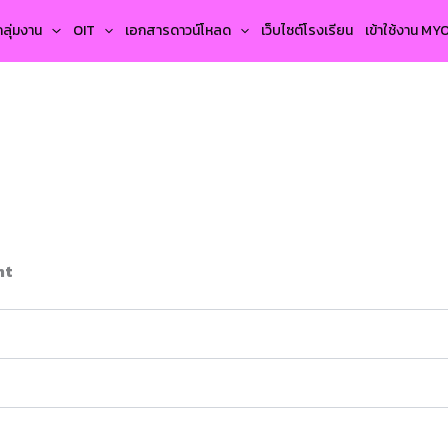
กลุ่มงาน
OIT
เอกสารดาวน์โหลด
เว็บไซต์โรงเรียน
เข้าใช้งาน M
nt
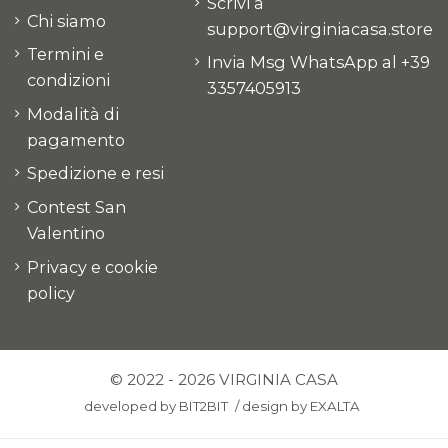
Scrivi a
Chi siamo
support@virginiacasa.store
Termini e
Invia Msg WhatsApp al +39
condizioni
3357405913
Modalità di
pagamento
Spedizione e resi
Contest San
Valentino
Privacy e cookie
policy
© 2022 - 2026 VIRGINIA CASA
developed by
BIT2BIT
/
design by
EXALTA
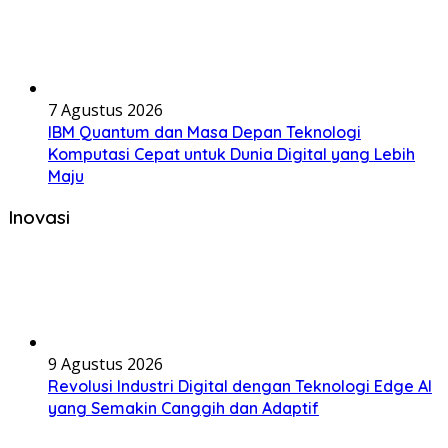
7 Agustus 2026
IBM Quantum dan Masa Depan Teknologi
Komputasi Cepat untuk Dunia Digital yang Lebih
Maju
Inovasi
9 Agustus 2026
Revolusi Industri Digital dengan Teknologi Edge AI
yang Semakin Canggih dan Adaptif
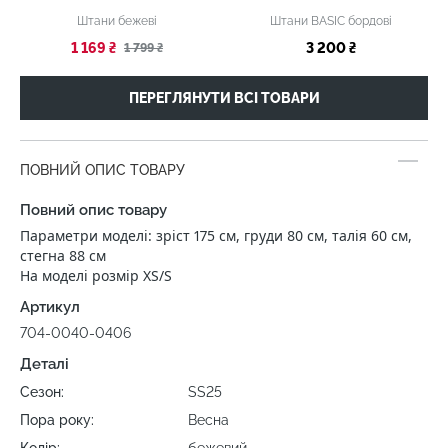
Штани бежеві
Штани BASIC бордові
1 169 ₴
3 200 ₴
1 799 ₴
ПЕРЕГЛЯНУТИ ВСІ ТОВАРИ
ПОВНИЙ ОПИС ТОВАРУ
Повний опис товару
Параметри моделі: зріст 175 см, груди 80 см, талія 60 см,
стегна 88 см
На моделі розмір XS/S
Артикул
704-0040-0406
Деталі
Сезон:
SS25
Пора року:
Весна
Колір:
бежевий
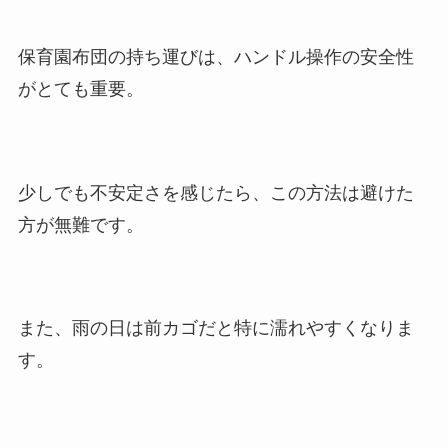
保育園布団の持ち運びは、ハンドル操作の安全性
がとても重要。
少しでも不安定さを感じたら、この方法は避けた
方が無難です。
また、雨の日は前カゴだと特に濡れやすくなりま
す。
____
**Exercise instructions**
Word for word, give back each entry from above, but skip any picture.

**Response box**
กลุ่มงาน
OIT
เอกสารดาวน์โหลด
เว็บไซต์โรงเรียน
เข้าใช้งาน M
nt
Scrivi a
Chi siamo
support@virginiacasa.store
Termini e
Invia Msg WhatsApp al +39
condizioni
3357405913
Modalità di
pagamento
Spedizione e resi
Contest San
Valentino
Privacy e cookie
policy
© 2022 - 2026 VIRGINIA CASA
developed by
BIT2BIT
/
design by
EXALTA
7 Agustus 2026
IBM Quantum dan Masa Depan Teknologi
Komputasi Cepat untuk Dunia Digital yang Lebih
Maju
Inovasi
9 Agustus 2026
Revolusi Industri Digital dengan Teknologi Edge AI
yang Semakin Canggih dan Adaptif
Штани бежеві
Штани BASIC бордові
1 169 ₴
3 200 ₴
1 799 ₴
ПЕРЕГЛЯНУТИ ВСІ ТОВАРИ
ПОВНИЙ ОПИС ТОВАРУ
Повний опис товару
Параметри моделі: зріст 175 см, груди 80 см, талія 60 см,
стегна 88 см
На моделі розмір XS/S
Артикул
704-0040-0406
Деталі
Сезон:
SS25
Пора року:
Весна
Колір:
бежевий
保育園布団の持ち運びは、ハンドル操作の安全性
がとても重要。
少しでも不安定さを感じたら、この方法は避けた
方が無難です。
また、雨の日は前カゴだと特に濡れやすくなりま
す。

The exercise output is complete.